**EXERCISE**
In the records below, find the line with "Our ultimate goal is to provide profession", then retype it and every following line exactly, stopping after the line with "Meet Bonnie!". Leave the pictures out.
Segment Start: DATA FOR THIS EXERCISE
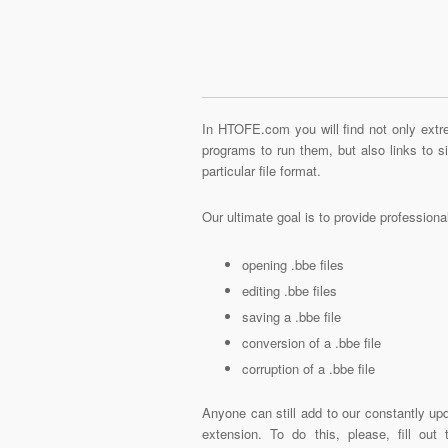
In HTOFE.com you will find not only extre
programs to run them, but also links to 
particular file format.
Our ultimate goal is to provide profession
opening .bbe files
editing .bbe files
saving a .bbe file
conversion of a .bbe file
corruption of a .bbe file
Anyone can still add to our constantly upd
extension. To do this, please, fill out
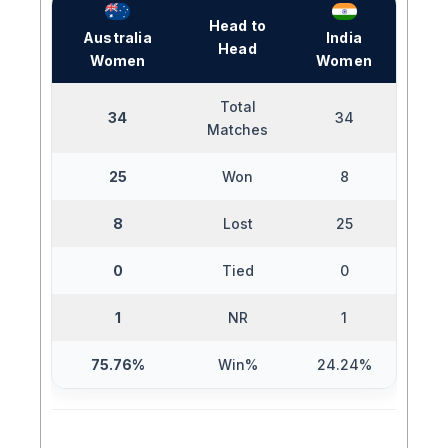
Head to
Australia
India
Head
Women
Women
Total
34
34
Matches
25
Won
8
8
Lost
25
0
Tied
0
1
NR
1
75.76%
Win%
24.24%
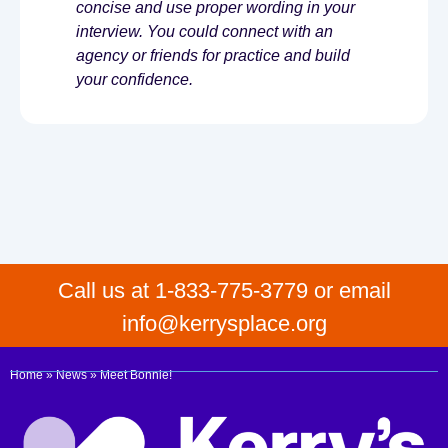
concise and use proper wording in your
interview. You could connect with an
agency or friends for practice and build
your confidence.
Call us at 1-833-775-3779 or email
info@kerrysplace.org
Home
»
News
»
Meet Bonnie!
Segment End: DATA FOR THIS EXERCISE
Segment Start: DATA FOR THIS EXERCISE
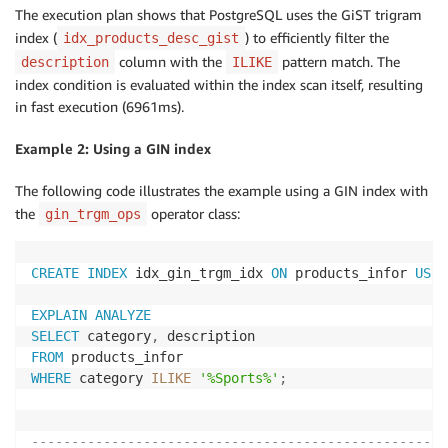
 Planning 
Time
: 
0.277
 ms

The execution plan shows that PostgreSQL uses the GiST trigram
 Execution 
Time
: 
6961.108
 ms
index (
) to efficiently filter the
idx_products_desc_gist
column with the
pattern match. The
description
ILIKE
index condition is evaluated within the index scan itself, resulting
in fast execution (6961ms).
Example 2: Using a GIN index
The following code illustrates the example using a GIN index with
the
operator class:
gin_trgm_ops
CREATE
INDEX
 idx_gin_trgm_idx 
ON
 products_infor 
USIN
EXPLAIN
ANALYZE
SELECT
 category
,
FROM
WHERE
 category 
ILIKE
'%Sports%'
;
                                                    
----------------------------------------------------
Segment End: DATA FOR THIS EXERCISE
Segment Start: DATA FOR THIS EXERCISE
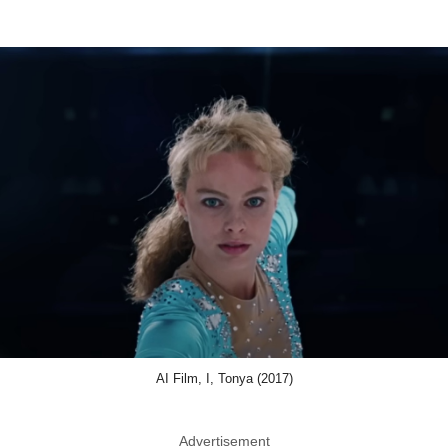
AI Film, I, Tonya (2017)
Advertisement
Segment End: DATA FOR THIS EXERCISE
**RESULT FOR THIS TASK**
Our ultimate goal is to provide profession
opening .bbe files
editing .bbe files
saving a .bbe file
conversion of a .bbe file
corruption of a .bbe file
Anyone can still add to our constantly upd
extension. To do this, please, fill out
Head to
Australia
India
Head
Women
Women
Total
34
34
Matches
25
Won
8
8
Lost
25
0
Tied
0
1
NR
1
75.76%
Win%
24.24%
concise and use proper wording in your
interview. You could connect with an
agency or friends for practice and build
your confidence.
Call us at 1-833-775-3779 or email
info@kerrysplace.org
Home
»
News
»
Meet Bonnie!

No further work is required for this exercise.